Lines before the one containing "MCAGCC Site" are left out; return that line and every line after it exactly, through the end of the data below.
------ THE DATA ------
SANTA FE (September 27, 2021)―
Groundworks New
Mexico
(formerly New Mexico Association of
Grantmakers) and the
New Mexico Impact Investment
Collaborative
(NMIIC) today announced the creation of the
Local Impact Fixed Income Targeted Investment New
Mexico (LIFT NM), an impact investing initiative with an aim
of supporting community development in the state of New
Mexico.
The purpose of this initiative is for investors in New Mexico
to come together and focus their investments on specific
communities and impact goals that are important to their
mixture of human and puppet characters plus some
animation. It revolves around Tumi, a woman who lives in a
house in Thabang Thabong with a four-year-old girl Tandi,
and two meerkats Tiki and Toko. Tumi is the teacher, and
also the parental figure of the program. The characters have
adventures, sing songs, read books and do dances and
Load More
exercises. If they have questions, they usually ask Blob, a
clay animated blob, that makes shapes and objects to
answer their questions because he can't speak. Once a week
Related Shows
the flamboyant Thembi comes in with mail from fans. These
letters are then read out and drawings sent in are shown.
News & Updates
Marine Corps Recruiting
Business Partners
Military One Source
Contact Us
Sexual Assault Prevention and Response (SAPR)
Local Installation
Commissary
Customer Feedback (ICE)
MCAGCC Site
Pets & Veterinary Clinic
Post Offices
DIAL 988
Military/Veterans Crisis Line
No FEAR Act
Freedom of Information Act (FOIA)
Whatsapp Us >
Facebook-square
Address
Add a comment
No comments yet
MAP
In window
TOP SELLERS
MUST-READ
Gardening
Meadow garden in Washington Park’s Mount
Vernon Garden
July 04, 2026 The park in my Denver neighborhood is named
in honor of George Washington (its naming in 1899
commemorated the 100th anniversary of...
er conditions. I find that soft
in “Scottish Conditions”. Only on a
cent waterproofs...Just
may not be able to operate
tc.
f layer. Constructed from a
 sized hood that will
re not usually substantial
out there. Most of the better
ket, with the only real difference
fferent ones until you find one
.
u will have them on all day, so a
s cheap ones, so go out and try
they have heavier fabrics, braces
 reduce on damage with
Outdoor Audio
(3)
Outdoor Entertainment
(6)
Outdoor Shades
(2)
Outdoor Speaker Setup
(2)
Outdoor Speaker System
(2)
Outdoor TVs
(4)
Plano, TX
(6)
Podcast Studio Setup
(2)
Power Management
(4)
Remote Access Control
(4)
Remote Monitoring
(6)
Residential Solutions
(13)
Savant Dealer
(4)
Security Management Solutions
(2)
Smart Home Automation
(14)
------
§ ANSWER TO THE EXERCISE
MCAGCC Site
Pets & Veterinary Clinic
Post Offices
DIAL 988
Military/Veterans Crisis Line
No FEAR Act
Freedom of Information Act (FOIA)
Whatsapp Us >
Facebook-square
Address
Add a comment
No comments yet
MAP
In window
TOP SELLERS
MUST-READ
Gardening
Meadow garden in Washington Park’s Mount
Vernon Garden
July 04, 2026 The park in my Denver neighborhood is named
in honor of George Washington (its naming in 1899
commemorated the 100th anniversary of...
er conditions. I find that soft
in “Scottish Conditions”. Only on a
cent waterproofs...Just
may not be able to operate
tc.
f layer. Constructed from a
 sized hood that will
re not usually substantial
out there. Most of the better
ket, with the only real difference
fferent ones until you find one
.
u will have them on all day, so a
s cheap ones, so go out and try
they have heavier fabrics, braces
 reduce on damage with
Outdoor Audio
(3)
Outdoor Entertainment
(6)
Outdoor Shades
(2)
Outdoor Speaker Setup
(2)
Outdoor Speaker System
(2)
Outdoor TVs
(4)
Plano, TX
(6)
Podcast Studio Setup
(2)
Power Management
(4)
Remote Access Control
(4)
Remote Monitoring
(6)
Residential Solutions
(13)
Savant Dealer
(4)
Security Management Solutions
(2)
Smart Home Automation
(14)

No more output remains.